Obstinação

Conheci o Reilly em janeiro de 1994, alguns dias antes de, a convite do Helder (então sócio da empresa), começar a trabalhar na Tron Informática.

Ao longo de mais de 16 anos, convivi diariamente com o diretor da empresa e, regularmente, com o amigo.

Entre trabalhos, projetos, sucessos e insucessos… entre nascimento de filhos, aniversários e outras comemorações, muito aprendi com este jovem empreendedor, razão pela qual tenho mais admiração por suas ações, do que crítica por um ou outro erro cometido neste sua rica história de sucesso.

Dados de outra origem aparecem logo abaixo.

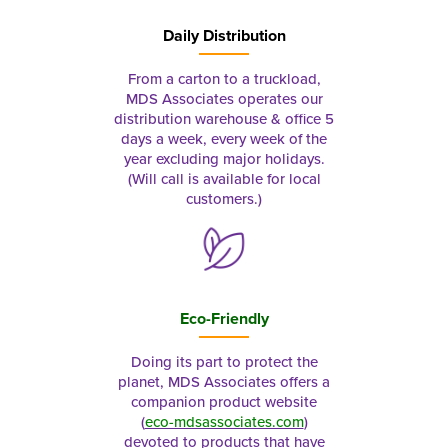
Daily Distribution
From a carton to a truckload,
MDS Associates operates our
distribution warehouse & office 5
days a week, every week of the
year excluding major holidays.
(Will call is available for local
customers.)
Eco-Friendly
Doing its part to protect the
planet, MDS Associates offers a
companion product website
(
eco-mdsassociates.com
)
devoted to products that have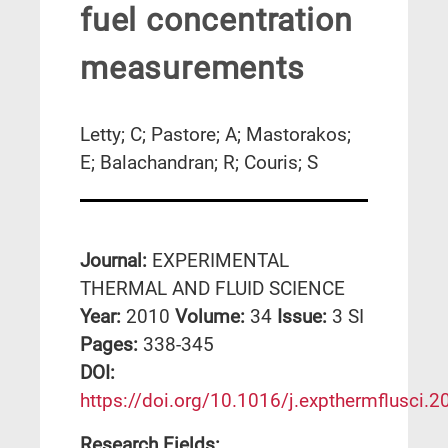
fuel concentration
measurements
Letty; C; Pastore; A; Mastorakos;
E; Balachandran; R; Couris; S
Journal:
EXPERIMENTAL
THERMAL AND FLUID SCIENCE
Year:
2010
Volume:
34
Issue:
3 SI
Pages:
338-345
DΟΙ:
https://doi.org/10.1016/j.expthermflusci.
Research Fields: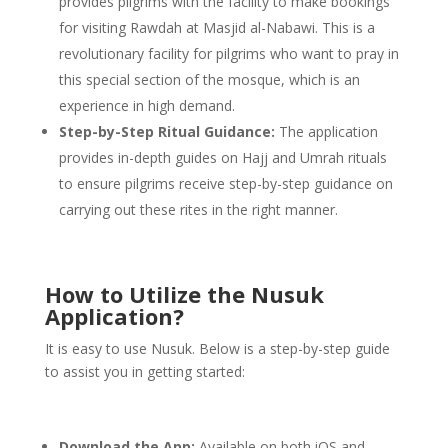
provides pilgrims with the facility to make bookings
for visiting Rawdah at Masjid al-Nabawi. This is a
revolutionary facility for pilgrims who want to pray in
this special section of the mosque, which is an
experience in high demand.
Step-by-Step Ritual Guidance:
The application
provides in-depth guides on Hajj and Umrah rituals
to ensure pilgrims receive step-by-step guidance on
carrying out these rites in the right manner.
How to Utilize the Nusuk
Application?
It is easy to use Nusuk. Below is a step-by-step guide
to assist you in getting started:
Download the App:
Available on both iOS and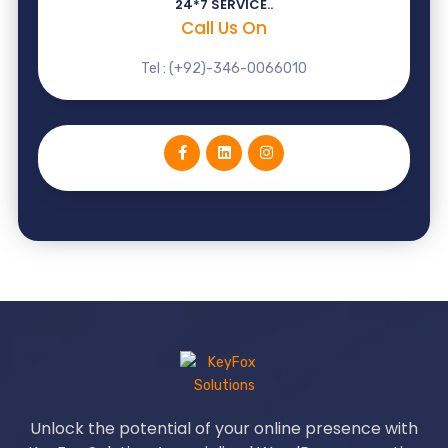
24*7 SERVICE..
Call Us On
Tel : (+92)-346-0066010
Unlock the potential of your online presence with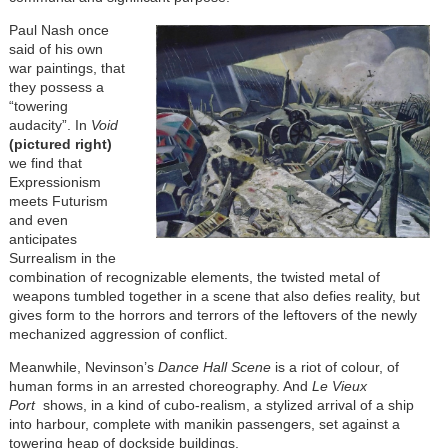
Paul Nash once
said of his own
war paintings, that
they possess a
“towering
audacity”. In
Void
(pictured right)
we find that
Expressionism
meets Futurism
and even
anticipates
Surrealism in the
combination of recognizable elements, the twisted metal of
weapons tumbled together in a scene that also defies reality, but
gives form to the horrors and terrors of the leftovers of the newly
mechanized aggression of conflict.
Meanwhile, Nevinson’s
Dance Hall Scene
is a riot of colour, of
human forms in an arrested choreography. And
Le Vieux
Port
shows, in a kind of cubo-realism, a stylized arrival of a ship
into harbour, complete with manikin passengers, set against a
towering heap of dockside buildings.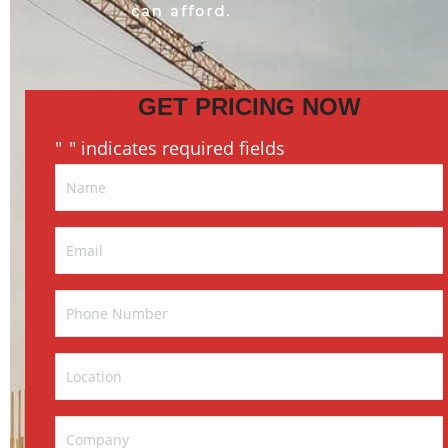
GET PRICING NOW
"
" indicates required fields
*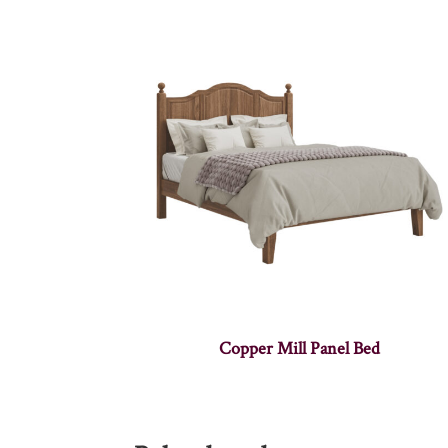
Copper Mill Panel Bed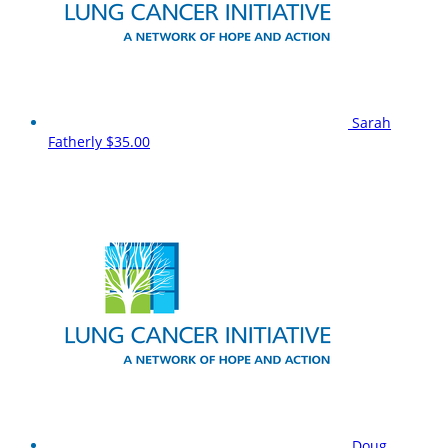
Sarah
Fatherly
$35.00
Doug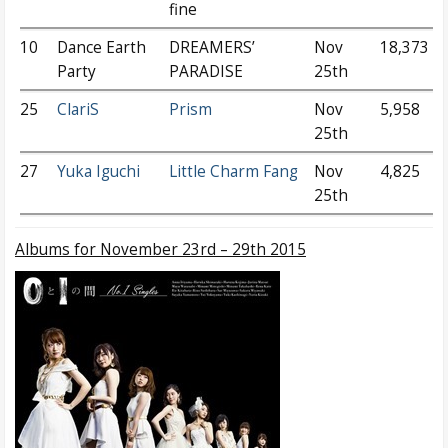
fine
10
Dance Earth
DREAMERS’
Nov
18,373
Party
PARADISE
25th
25
ClariS
Prism
Nov
5,958
25th
27
Yuka Iguchi
Little Charm Fang
Nov
4,825
25th
Albums
for November 23rd – 29th 2015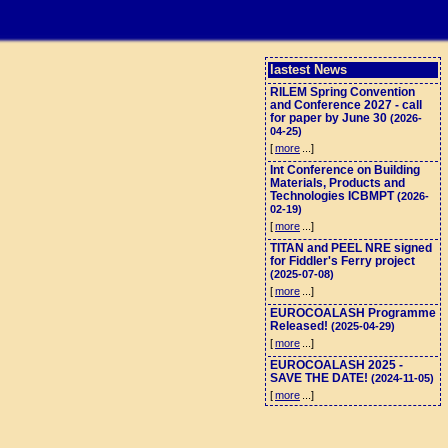
lastest News
RILEM Spring Convention
and Conference 2027 - call
for paper by June 30
(2026-
04-25)
[
more
...]
Int Conference on Building
Materials, Products and
Technologies ICBMPT
(2026-
02-19)
[
more
...]
TITAN and PEEL NRE signed
for Fiddler's Ferry project
(2025-07-08)
[
more
...]
EUROCOALASH Programme
Released!
(2025-04-29)
[
more
...]
EUROCOALASH 2025 -
SAVE THE DATE!
(2024-11-05)
[
more
...]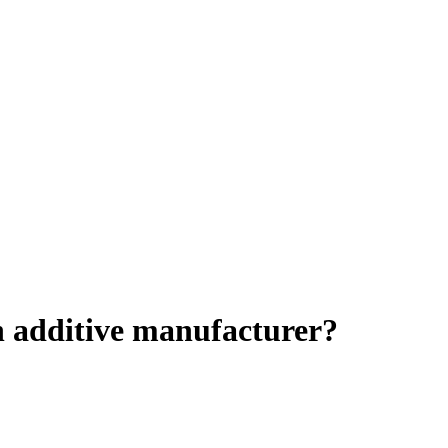
n additive manufacturer?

Penso que cada de um nós, no que seria nossa individualidade, somos na verdade a soma de vários “eu´s” e, neste raciocínio, ao longo deste longo tempo conheci um pouco de cada um dos vários “Reilly´s” existentes, sendo eles os já citados empresário e amigo mas, também, o filho da Celina e do Delermando (Mandin), o esposo da Carla, o pai da Carol e do Leo, dentre outros.

Para cada personagem, um papel bem interpretado e, para cada papel, uma característica comum destes Reilly´s: a obstinação.

Quando falo papel não estou atribuindo a ele uma característica de hipócrita, claro que não. Queiramos ou não, em nossas vidas cotidianas interpretamos vários papéis, conforme o momento, o local, as pessoas, etc. Interpretar um papel é vivê-lo da melhor forma possível, sabendo quando e como ser cada um dos vários personagens que precisamos ser em nosso dia-a-dia.

Vendo-o “atuar” percebi por diversas vezes que o Reilly é, sem dúvida, uma das melhores personificações do adjetivo obstinado que, segundo o nosso vernáculo pátrio, é aquele “que não cede, é teimoso, ‘cabeçudo’ e pertinaz”.

Veja bem, se existe uma aura de negativismo nestas palavras (não cede, teimoso, ‘cabeçudo’ e pertinaz), uma imersão mais profunda na definição de cada uma delas será suficiente para melhor compreender o sentido positivo delas.

Claro que não são necessários 16 anos de convivência para perceber estas características positivas neste promissor empresário. Mas veja se elas não se aplicam, como uma luva, a ele: não ceder, inclusive – e principalmente – em seus valores; teimar em defender suas idéias e ideais; ter a cabeça grande (alguma dúvida?) e quando necessário dura, para aquilo que seu feeling empreendedor antecipadamente identifica como sendo algo ruim para a empresa, para ele ou para seus comandados. E, por último, um incansável perseguidor de seus objetivos, sem perseguir ou atropelar as pessoas.

Além de tudo isso, Reilly Rangel é agregador, de um humor inteligente e, também, frágil ao ponto de emocionar (e até chorar) com a tristeza alheia, com as lembranças da infância humilde na Rua 68 ou as limitações do orçamento que não lhe permitia mais do que divertir-se com o “lixo” de uma oficina de rádio e tv – seus brinquedos de infância.

É forte? Sim! Não só para defender os valores aqui humildemente relatados, mas também, e principalmente, quando é preciso demonstrar esta fortaleza para defender sua empresa, família e equipe.

Porém e, acima de tudo, é um líder de uma empresa, líder de pessoas, líder da família.

É alguém que, ao conhecermos, gostamos ou não gostamos. Mas, com certeza, não ficamos indiferentes em sua presença.

Respeito-o e admiro-o, não pelo que ele construiu até agora mas, principalmente, pelo que é possível vislumbrar como uma certa construção de futuro.

Este é, em minhas limitadas palavras, o Esmeraldino Reilly Rangel.